Task >> Given the records below, pull every line with the word "tracking" into the answer.

Record set >>

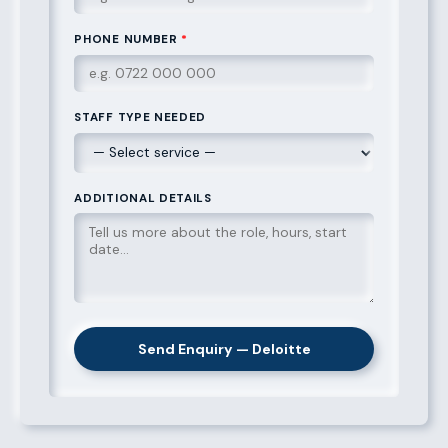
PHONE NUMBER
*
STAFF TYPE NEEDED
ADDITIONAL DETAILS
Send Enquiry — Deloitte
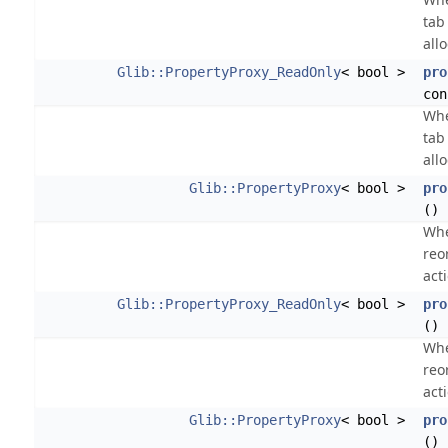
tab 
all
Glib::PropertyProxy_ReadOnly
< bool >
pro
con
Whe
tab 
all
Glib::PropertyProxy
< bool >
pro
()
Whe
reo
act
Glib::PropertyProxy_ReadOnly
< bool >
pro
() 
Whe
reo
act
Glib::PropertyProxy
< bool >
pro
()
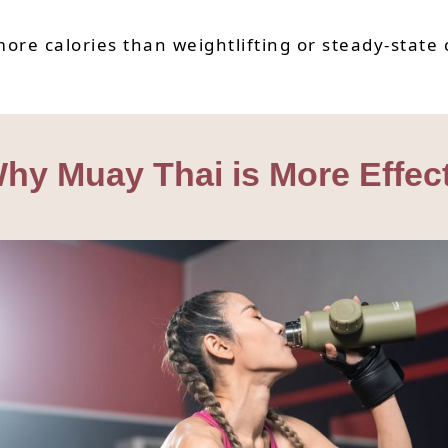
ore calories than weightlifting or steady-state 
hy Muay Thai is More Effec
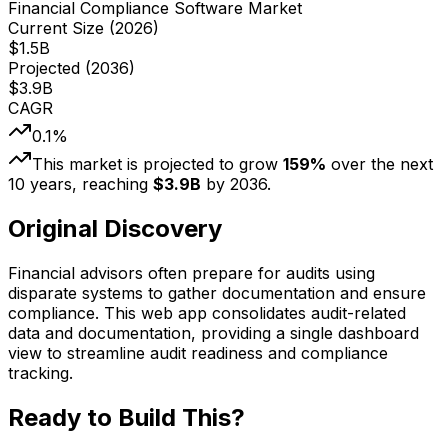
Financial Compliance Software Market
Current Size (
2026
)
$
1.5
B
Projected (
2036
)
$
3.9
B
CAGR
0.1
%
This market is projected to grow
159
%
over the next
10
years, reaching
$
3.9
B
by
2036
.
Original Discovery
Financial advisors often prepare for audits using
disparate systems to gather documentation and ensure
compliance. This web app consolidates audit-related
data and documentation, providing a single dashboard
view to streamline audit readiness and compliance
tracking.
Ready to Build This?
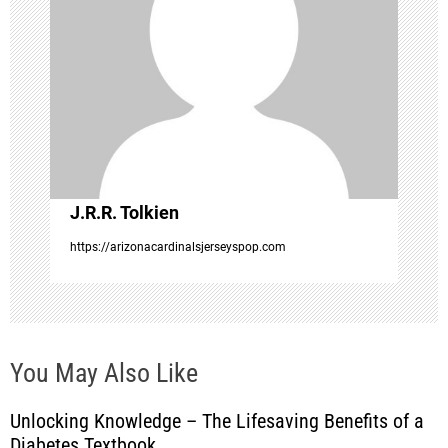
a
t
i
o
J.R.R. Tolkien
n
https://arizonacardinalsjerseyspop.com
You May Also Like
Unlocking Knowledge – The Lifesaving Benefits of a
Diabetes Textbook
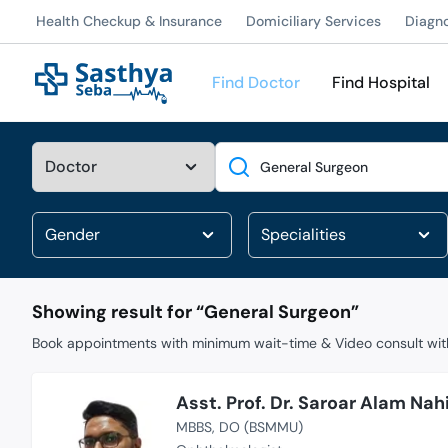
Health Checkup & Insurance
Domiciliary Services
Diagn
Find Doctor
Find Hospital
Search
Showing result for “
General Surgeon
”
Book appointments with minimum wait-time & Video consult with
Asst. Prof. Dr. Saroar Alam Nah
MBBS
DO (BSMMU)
* * *
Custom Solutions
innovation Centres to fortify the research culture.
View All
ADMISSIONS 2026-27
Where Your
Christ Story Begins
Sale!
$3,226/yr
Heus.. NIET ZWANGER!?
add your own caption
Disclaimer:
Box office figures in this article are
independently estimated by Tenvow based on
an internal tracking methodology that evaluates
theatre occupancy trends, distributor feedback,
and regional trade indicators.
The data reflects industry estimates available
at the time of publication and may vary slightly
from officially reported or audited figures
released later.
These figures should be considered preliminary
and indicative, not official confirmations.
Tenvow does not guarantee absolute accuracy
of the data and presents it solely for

Worked solution >>
tracking.
an internal tracking methodology that evaluates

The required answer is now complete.